_Problem to work on:_ Please print each entry below exactly as it stands, but without any pictures.

_Exercise material:_
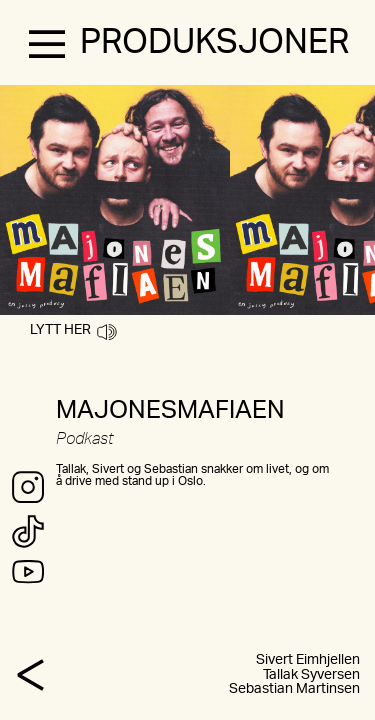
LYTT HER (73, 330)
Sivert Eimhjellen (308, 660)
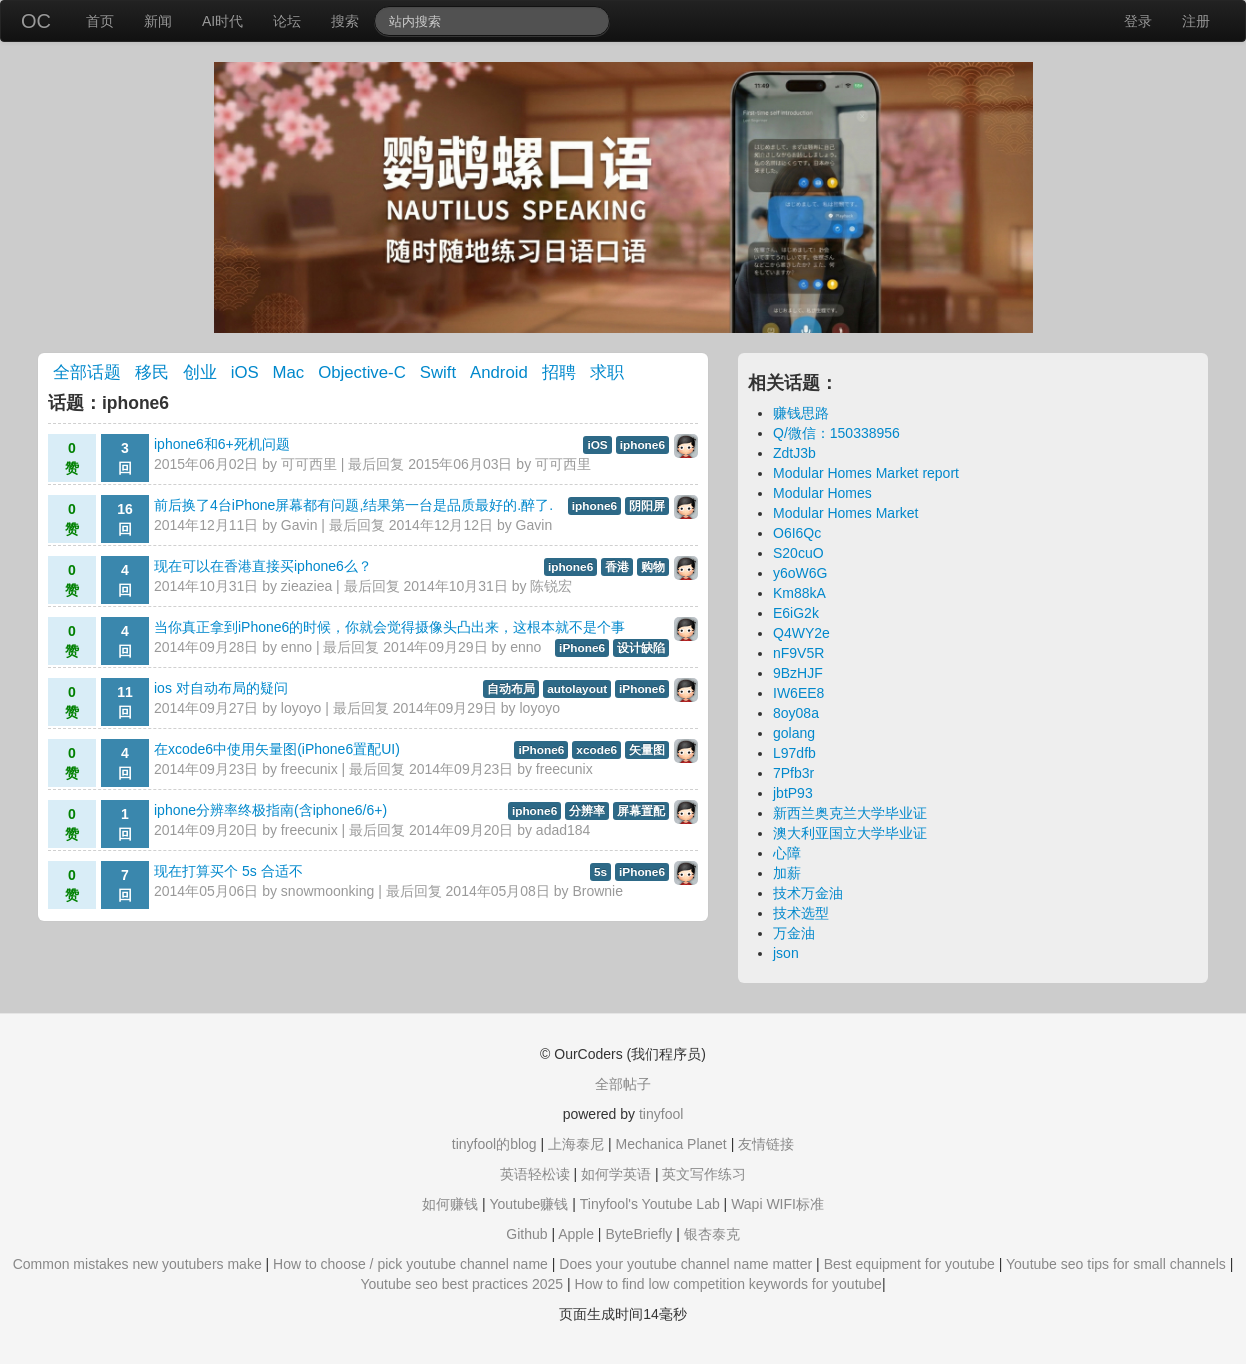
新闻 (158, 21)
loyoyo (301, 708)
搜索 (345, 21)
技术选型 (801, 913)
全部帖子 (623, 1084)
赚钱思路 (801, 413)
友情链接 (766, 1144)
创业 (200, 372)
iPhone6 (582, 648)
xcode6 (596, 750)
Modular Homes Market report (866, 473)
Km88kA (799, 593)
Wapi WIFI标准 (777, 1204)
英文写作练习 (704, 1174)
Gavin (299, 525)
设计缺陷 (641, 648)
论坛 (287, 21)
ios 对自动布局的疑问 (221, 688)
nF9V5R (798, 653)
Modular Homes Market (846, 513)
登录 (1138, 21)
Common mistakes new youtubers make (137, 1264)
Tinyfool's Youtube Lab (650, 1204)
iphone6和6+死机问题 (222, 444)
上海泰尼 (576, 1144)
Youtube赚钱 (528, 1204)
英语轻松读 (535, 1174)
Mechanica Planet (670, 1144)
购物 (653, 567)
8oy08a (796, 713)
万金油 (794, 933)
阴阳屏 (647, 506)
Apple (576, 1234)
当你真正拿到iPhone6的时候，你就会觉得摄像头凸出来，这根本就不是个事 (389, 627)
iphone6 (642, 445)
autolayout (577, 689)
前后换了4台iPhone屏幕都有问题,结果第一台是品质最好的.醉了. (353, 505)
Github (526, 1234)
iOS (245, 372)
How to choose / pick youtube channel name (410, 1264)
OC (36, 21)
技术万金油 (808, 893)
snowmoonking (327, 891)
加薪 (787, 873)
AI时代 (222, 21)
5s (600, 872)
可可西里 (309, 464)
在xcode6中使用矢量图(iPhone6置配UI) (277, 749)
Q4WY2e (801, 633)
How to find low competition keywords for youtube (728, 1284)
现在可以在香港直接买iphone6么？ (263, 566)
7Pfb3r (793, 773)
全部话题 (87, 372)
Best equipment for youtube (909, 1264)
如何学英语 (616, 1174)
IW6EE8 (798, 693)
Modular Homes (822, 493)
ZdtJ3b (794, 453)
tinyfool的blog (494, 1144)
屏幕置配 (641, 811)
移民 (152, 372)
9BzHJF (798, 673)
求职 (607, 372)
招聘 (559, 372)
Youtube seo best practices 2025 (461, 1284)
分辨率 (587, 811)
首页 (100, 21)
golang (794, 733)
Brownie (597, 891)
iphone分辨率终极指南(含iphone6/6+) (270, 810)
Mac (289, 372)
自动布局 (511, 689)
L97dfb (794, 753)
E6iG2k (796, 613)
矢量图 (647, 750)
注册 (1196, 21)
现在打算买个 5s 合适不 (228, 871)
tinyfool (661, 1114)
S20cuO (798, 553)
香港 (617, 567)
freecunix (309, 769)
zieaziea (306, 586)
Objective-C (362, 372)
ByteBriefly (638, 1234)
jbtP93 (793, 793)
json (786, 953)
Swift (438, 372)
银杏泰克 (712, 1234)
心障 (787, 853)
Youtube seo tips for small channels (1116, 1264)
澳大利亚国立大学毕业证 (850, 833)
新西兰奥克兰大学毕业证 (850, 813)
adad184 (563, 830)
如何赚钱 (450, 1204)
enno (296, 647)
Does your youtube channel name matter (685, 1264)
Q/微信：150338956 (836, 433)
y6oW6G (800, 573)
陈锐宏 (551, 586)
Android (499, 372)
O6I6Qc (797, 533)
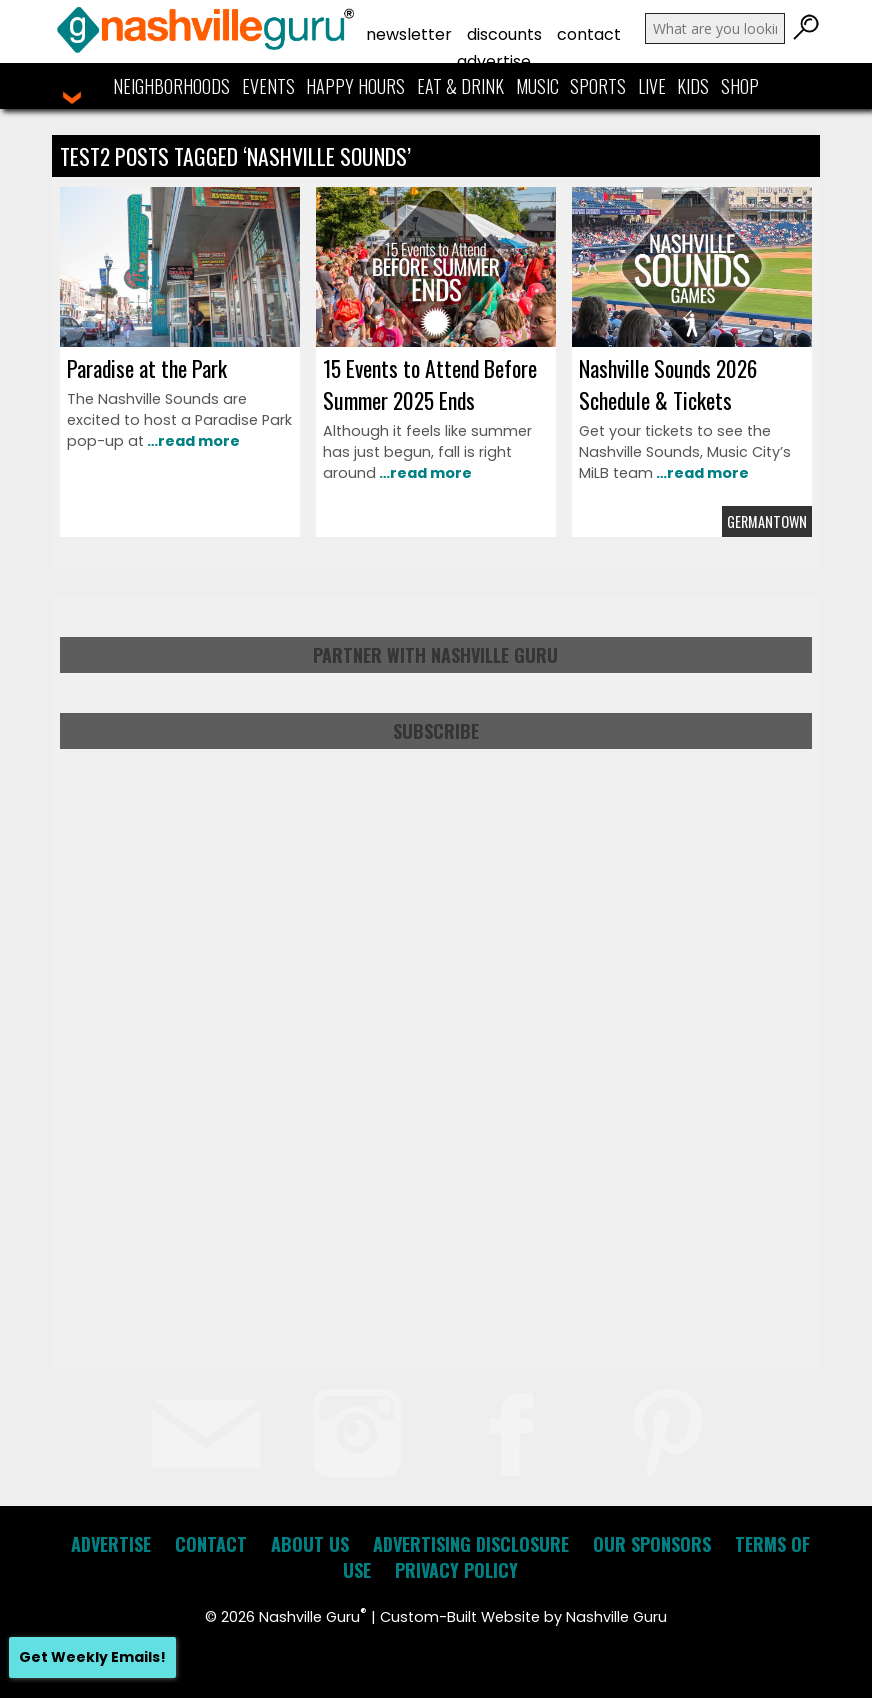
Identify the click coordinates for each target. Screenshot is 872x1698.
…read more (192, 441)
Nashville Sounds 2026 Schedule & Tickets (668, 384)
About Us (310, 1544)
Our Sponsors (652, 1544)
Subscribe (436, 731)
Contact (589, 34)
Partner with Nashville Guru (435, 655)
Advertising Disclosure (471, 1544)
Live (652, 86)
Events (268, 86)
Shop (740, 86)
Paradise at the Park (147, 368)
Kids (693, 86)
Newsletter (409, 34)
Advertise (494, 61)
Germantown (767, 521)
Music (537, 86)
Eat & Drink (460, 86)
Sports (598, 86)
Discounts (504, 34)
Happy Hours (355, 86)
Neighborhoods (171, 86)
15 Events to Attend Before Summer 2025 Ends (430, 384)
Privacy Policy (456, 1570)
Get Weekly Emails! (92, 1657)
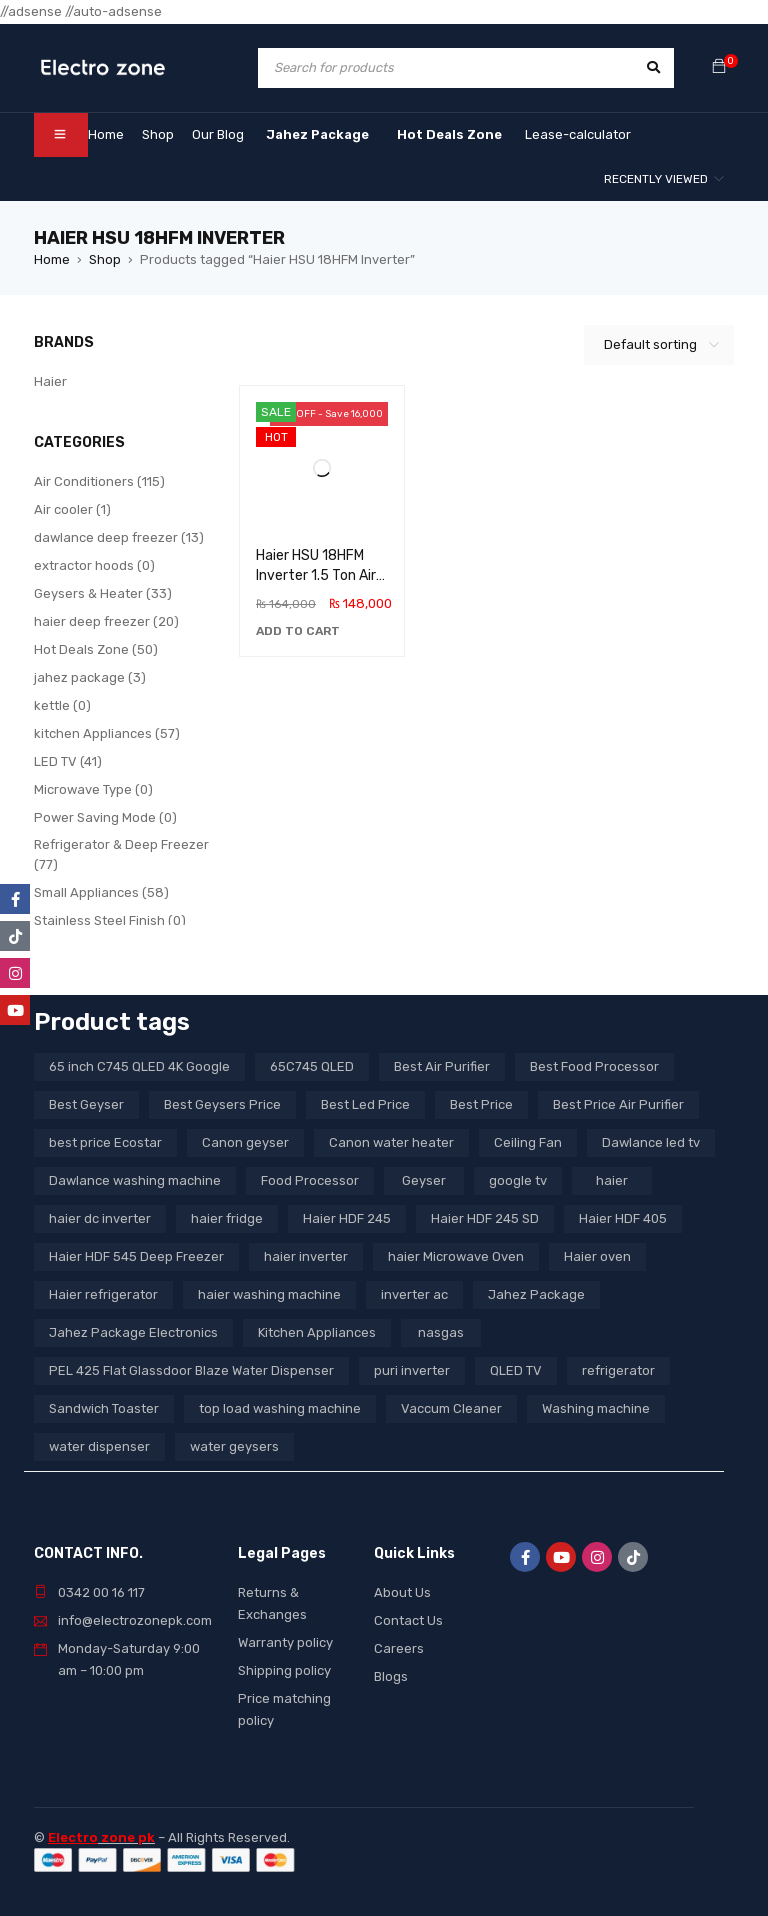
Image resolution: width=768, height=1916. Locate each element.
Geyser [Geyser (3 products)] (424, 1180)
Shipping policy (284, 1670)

_Solved exercise:_
LYTT HER (73, 330)
Sivert Eimhjellen (308, 660)
新闻 (158, 21)
loyoyo (301, 708)
搜索 (345, 21)
技术选型 (801, 913)
全部帖子 (623, 1084)
赚钱思路 (801, 413)
友情链接 (766, 1144)
创业 (200, 372)
iPhone6 (582, 648)
xcode6 (596, 750)
Modular Homes Market report (866, 473)
Km88kA (799, 593)
Wapi WIFI标准 (777, 1204)
英文写作练习 (704, 1174)
Gavin (299, 525)
设计缺陷 (641, 648)
论坛 (287, 21)
ios 对自动布局的疑问 (221, 688)
nF9V5R (798, 653)
Modular Homes Market (846, 513)
登录 (1138, 21)
Common mistakes new youtubers make (137, 1264)
Tinyfool's Youtube Lab (650, 1204)
iphone6和6+死机问题 (222, 444)
上海泰尼 (576, 1144)
Youtube赚钱 (528, 1204)
英语轻松读 (535, 1174)
Mechanica Planet (670, 1144)
购物 (653, 567)
8oy08a (796, 713)
万金油 (794, 933)
阴阳屏 (647, 506)
Apple (576, 1234)
当你真正拿到iPhone6的时候，你就会觉得摄像头凸出来，这根本就不是个事 (389, 627)
iphone6 (642, 445)
autolayout (577, 689)
前后换了4台iPhone屏幕都有问题,结果第一台是品质最好的.醉了. (353, 505)
Github (526, 1234)
iOS (245, 372)
How to choose / pick youtube channel name (410, 1264)
OC (36, 21)
技术万金油 (808, 893)
snowmoonking (327, 891)
加薪 (787, 873)
AI时代 (222, 21)
5s (600, 872)
可可西里 (309, 464)
在xcode6中使用矢量图(iPhone6置配UI) (277, 749)
Q4WY2e (801, 633)
How to find low competition keywords for youtube (728, 1284)
现在可以在香港直接买iphone6么？ (263, 566)
7Pfb3r (793, 773)
全部话题 (87, 372)
Best equipment for youtube (909, 1264)
如何学英语 (616, 1174)
IW6EE8 (798, 693)
Modular Homes (822, 493)
ZdtJ3b (794, 453)
tinyfool的blog (494, 1144)
屏幕置配 (641, 811)
移民 (152, 372)
9BzHJF (798, 673)
求职 (607, 372)
招聘 (559, 372)
Youtube seo best practices 2025 (461, 1284)
分辨率 (587, 811)
首页 (100, 21)
golang (794, 733)
Brownie (597, 891)
iphone分辨率终极指南(含iphone6/6+) (270, 810)
Mac (289, 372)
自动布局 (511, 689)
L97dfb (794, 753)
E6iG2k (796, 613)
矢量图 (647, 750)
注册 (1196, 21)
现在打算买个 5s 合适不 (228, 871)
tinyfool (661, 1114)
S20cuO (798, 553)
香港 (617, 567)
freecunix (309, 769)
zieaziea (306, 586)
Objective-C (362, 372)
ByteBriefly (638, 1234)
jbtP93 (793, 793)
json (786, 953)
Swift (438, 372)
银杏泰克 (712, 1234)
心障 (787, 853)
Youtube seo tips for small channels (1116, 1264)
澳大利亚国立大学毕业证 (850, 833)
新西兰奥克兰大学毕业证 (850, 813)
adad184 (563, 830)
如何赚钱 (450, 1204)
enno (296, 647)
Does your youtube channel name matter (685, 1264)
Q/微信：150338956 (836, 433)
y6oW6G (800, 573)
陈锐宏 (551, 586)
Android (499, 372)
O6I6Qc (797, 533)
Identify the click coordinates for each target. Screenshot is 872x1698.
…read more (192, 441)
Nashville Sounds 2026 Schedule & Tickets (668, 384)
About Us (310, 1544)
Our Sponsors (652, 1544)
Subscribe (436, 731)
Contact (589, 34)
Partner with Nashville Guru (435, 655)
Advertising Disclosure (471, 1544)
Live (652, 86)
Events (268, 86)
Shop (740, 86)
Paradise at the Park (147, 368)
Kids (693, 86)
Newsletter (409, 34)
Advertise (494, 61)
Germantown (767, 521)
Music (537, 86)
Eat & Drink (460, 86)
Sports (598, 86)
Discounts (504, 34)
Happy Hours (355, 86)
Neighborhoods (171, 86)
15 Events to Attend Before Summer 2025 Ends (430, 384)
Privacy Policy (456, 1570)
Get Weekly Emails! (92, 1657)
Image resolution: width=768, height=1916. Locate each element.
Geyser [Geyser (3 products)] (424, 1180)
Shipping policy (284, 1670)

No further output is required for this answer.